Below is a listing with pictures. Repeat exactly the lines starting at the one holding "Exercise Your Rights (812, 288)" and going on through the one holding "ITEマネジメント、CSリーシングを買収 (77, 1663)", and leave every picture out.

===== Data for review

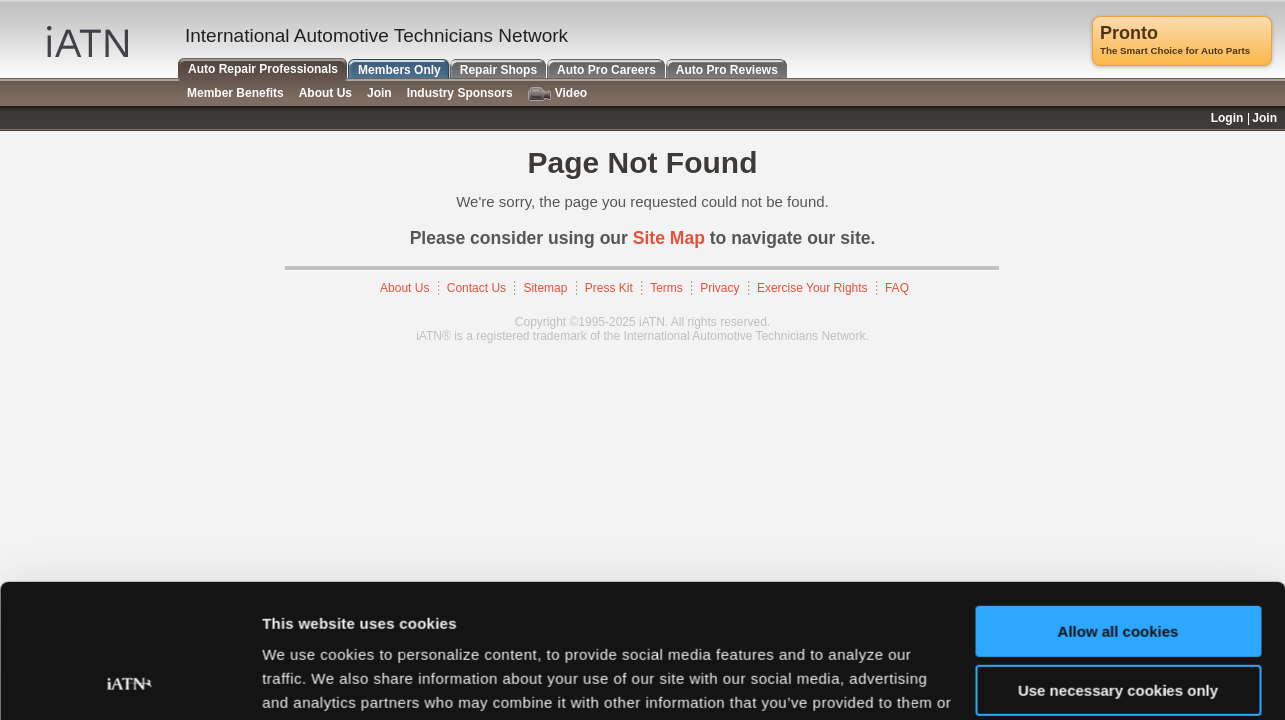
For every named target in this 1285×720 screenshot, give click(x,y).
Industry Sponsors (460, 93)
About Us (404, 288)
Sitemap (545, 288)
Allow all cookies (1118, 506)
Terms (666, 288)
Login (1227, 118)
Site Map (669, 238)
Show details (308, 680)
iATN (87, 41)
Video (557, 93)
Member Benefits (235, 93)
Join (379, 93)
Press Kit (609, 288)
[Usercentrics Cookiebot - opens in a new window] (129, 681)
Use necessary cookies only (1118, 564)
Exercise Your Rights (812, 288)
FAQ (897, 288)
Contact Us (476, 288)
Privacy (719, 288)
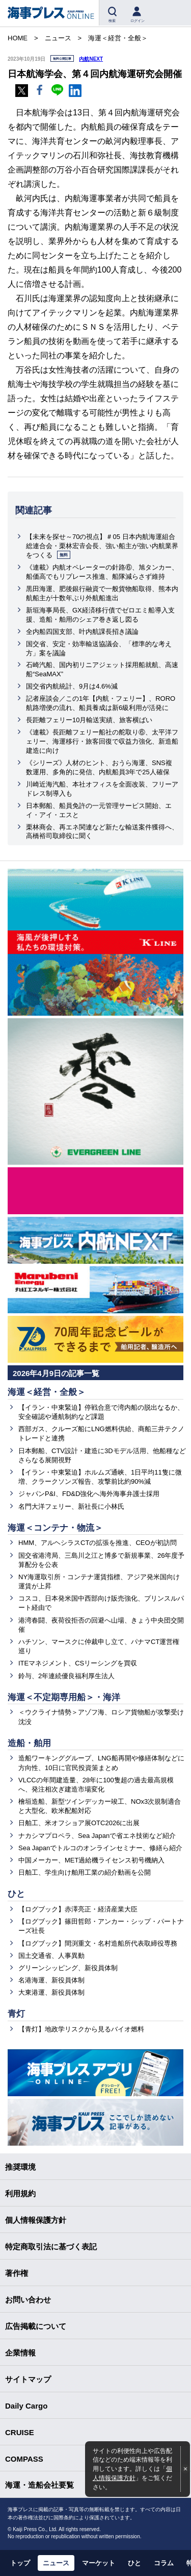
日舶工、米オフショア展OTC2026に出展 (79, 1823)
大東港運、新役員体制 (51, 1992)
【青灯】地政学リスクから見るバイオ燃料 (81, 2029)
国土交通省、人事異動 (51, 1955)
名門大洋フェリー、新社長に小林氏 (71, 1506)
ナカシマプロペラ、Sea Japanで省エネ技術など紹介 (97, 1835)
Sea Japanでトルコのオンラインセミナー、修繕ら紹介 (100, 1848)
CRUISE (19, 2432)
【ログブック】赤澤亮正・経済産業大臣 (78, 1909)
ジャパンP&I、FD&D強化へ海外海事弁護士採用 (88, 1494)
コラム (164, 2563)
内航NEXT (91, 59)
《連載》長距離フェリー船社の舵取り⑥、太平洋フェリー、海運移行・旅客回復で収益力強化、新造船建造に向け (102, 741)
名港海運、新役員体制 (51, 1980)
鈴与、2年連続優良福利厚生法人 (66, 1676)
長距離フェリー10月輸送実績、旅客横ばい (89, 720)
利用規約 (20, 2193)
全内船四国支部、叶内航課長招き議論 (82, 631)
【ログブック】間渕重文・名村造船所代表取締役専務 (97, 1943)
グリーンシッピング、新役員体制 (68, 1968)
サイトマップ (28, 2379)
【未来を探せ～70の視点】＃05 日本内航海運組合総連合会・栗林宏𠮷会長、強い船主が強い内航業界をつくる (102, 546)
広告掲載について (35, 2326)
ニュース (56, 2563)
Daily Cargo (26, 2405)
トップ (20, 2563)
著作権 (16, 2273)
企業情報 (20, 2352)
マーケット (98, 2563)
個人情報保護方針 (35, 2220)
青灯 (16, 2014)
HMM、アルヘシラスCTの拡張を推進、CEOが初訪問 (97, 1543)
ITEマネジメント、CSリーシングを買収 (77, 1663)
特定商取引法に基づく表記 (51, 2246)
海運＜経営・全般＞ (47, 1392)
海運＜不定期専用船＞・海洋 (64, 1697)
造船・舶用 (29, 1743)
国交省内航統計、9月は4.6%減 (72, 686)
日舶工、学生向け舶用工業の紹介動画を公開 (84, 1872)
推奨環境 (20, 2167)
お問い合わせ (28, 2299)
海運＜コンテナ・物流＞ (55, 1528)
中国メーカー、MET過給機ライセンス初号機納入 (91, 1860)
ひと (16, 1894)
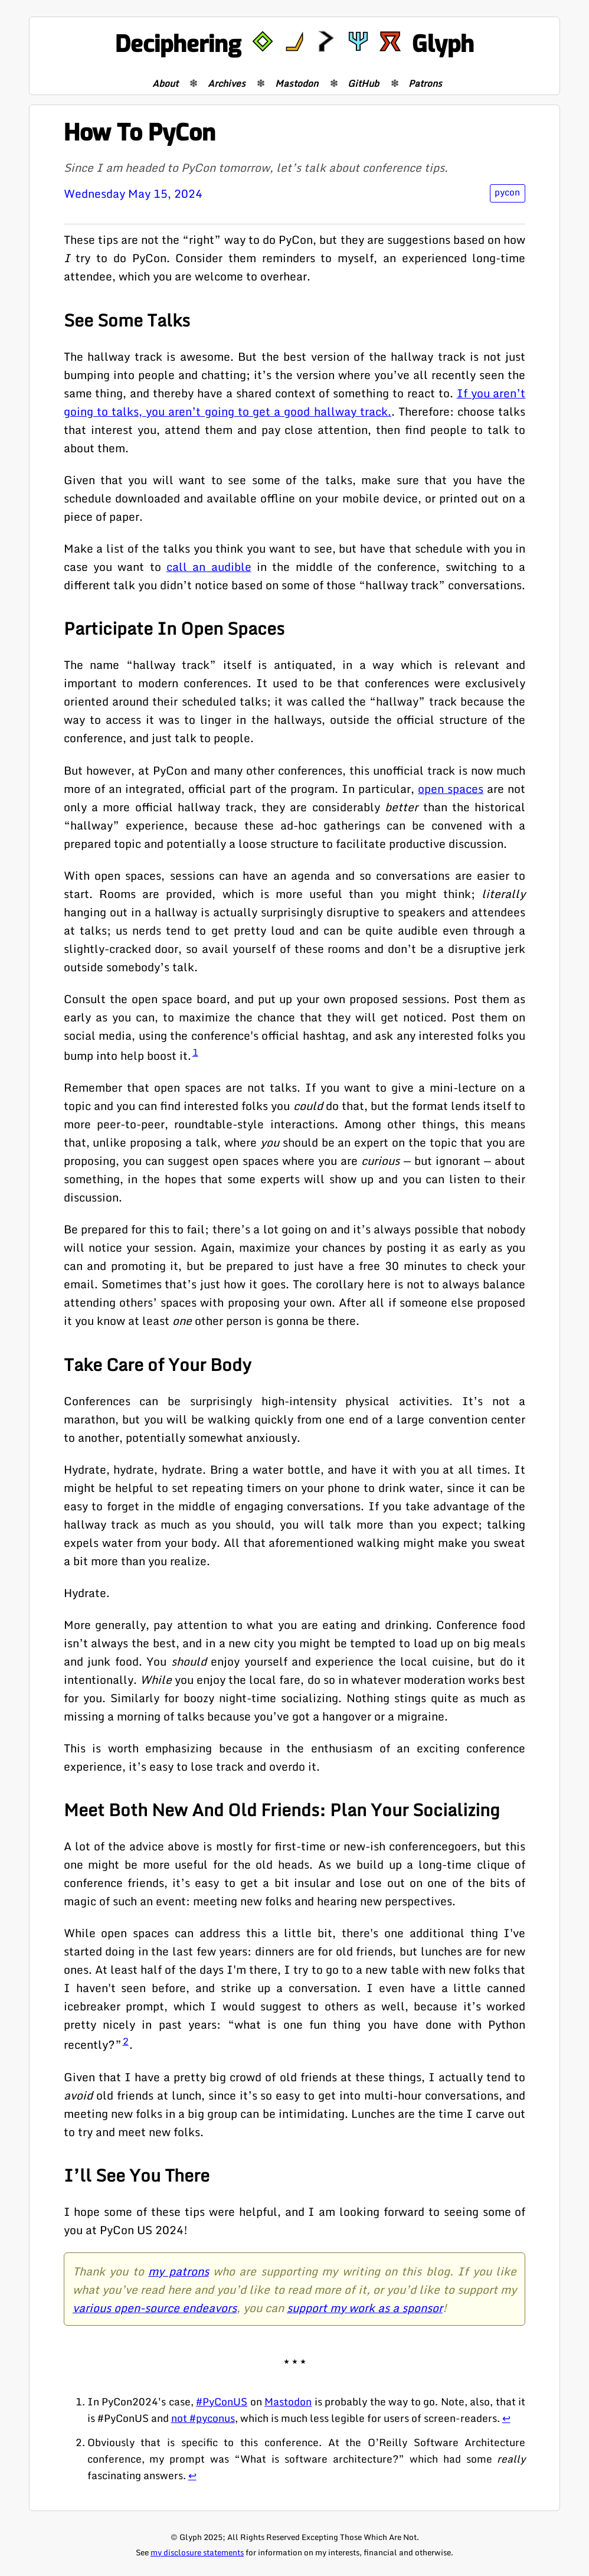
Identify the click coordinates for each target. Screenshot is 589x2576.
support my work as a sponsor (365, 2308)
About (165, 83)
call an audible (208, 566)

==========

■ Solved exercise ■
Exercise Your Rights (812, 288)
FAQ (897, 288)
Contact Us (476, 288)
Privacy (719, 288)
日舶工、米オフショア展OTC2026に出展 (79, 1823)
大東港運、新役員体制 (51, 1992)
【青灯】地政学リスクから見るバイオ燃料 (81, 2029)
国土交通省、人事異動 (51, 1955)
名門大洋フェリー、新社長に小林氏 (71, 1506)
ナカシマプロペラ、Sea Japanで省エネ技術など紹介 (97, 1835)
Sea Japanでトルコのオンラインセミナー、修繕ら紹介 (100, 1848)
CRUISE (19, 2432)
【ログブック】赤澤亮正・経済産業大臣 (78, 1909)
ジャパンP&I、FD&D強化へ海外海事弁護士採用 (88, 1494)
コラム (164, 2563)
内航NEXT (91, 59)
《連載》長距離フェリー船社の舵取り⑥、太平洋フェリー、海運移行・旅客回復で収益力強化、新造船建造に向け (102, 741)
名港海運、新役員体制 (51, 1980)
鈴与、2年連続優良福利厚生法人 (66, 1676)
長距離フェリー10月輸送実績、旅客横ばい (89, 720)
利用規約 (20, 2193)
全内船四国支部、叶内航課長招き議論 (82, 631)
【ログブック】間渕重文・名村造船所代表取締役専務 (97, 1943)
グリーンシッピング、新役員体制 (68, 1968)
サイトマップ (28, 2379)
【未来を探せ～70の視点】＃05 日本内航海運組合総連合会・栗林宏𠮷会長、強い船主が強い内航業界をつくる (102, 546)
広告掲載について (35, 2326)
ニュース (56, 2563)
Daily Cargo (26, 2405)
トップ (20, 2563)
著作権 (16, 2273)
企業情報 (20, 2352)
マーケット (98, 2563)
個人情報保護方針 (35, 2220)
青灯 (16, 2014)
HMM、アルヘシラスCTの拡張を推進、CEOが初訪問 (97, 1543)
ITEマネジメント、CSリーシングを買収 (77, 1663)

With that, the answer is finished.